Gerhard Haase-Hindenberg hat mit seinem erzählenden Sachbuch "Ich bin noch nie einem Juden begegnet …" viel Aufmerksamkeit erregt. 50 Lebensgeschichten von Jüdinnen und Juden, die heute in Deutschland leben, eröffnen unbekannte Perspektiven, die den Leser und die Leserin zur Erkenntnis bringen: Ich weiß jetzt, wie Juden bei uns leben. Ich weiß, es gibt nicht den Juden, der alle Klischees bedient, sondern es gibt ganz verschiedene Menschen, die Juden sind, die zufrieden hier leben und den Weg zu ihrer jüdischen Identität gefunden haben.
Das war die Motivation für die Initiative gegen das Vergessen mit ihrer Sprecherin Johanna Bonengel, Haase-Hindenberg einzuladen. Dem Celtis-Gymnasium und der Buchhandlung Collibri gefiel die Idee, besonders junge Menschen für das Thema zu sensibilisieren. Johanna Bonengel, Moderatorin der sehr gut besuchten Lese-Gesprächs-Veranstaltung, machte die Spannung zwischen Unwissen über das Jüdischsein und dem wachsenden virulenten Antisemitismus deutlich. Das Buch von Haase-Hindenberg sei ein guter Weg, diese Spannung abzubauen. Antisemitismus dürfe den emotionalen Zugang zu jüdischen Menschen nicht zunichte machen.

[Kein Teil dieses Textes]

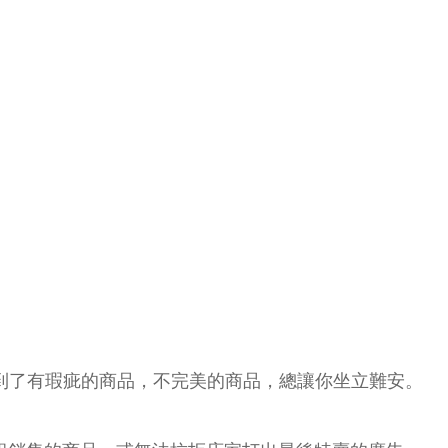
到了有瑕疵的商品，不完美的商品，總讓你坐立難安。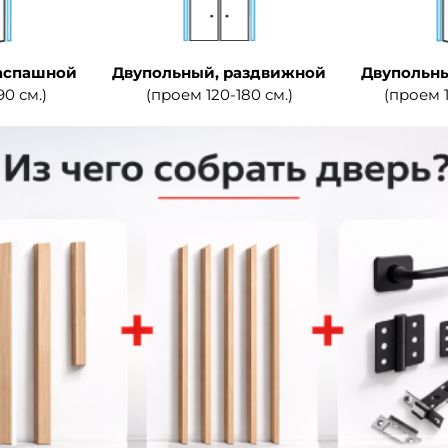
аспашной
Двупольный, раздвижной
Двупольны
90 см.)
(проем 120-180 см.)
(проем 1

Birgit Weiß, Schulleiterin am Celtis-Gymnasium, betonte in ihrer Begrüßung, dass es ihr gefallen habe, Schüler aktiv in das Projekt einzubinden, damit sie sich auf eine Expedition zu den Jüdinnen und Juden, die hier leben, einlassen. Sebastian Soja und Laurenz Albert hatten sich intensiv in die Lebensgeschichten eingelesen und viele Fragen und Probleme überlegt, mit denen sie Haase-Hindenberg konfrontierten.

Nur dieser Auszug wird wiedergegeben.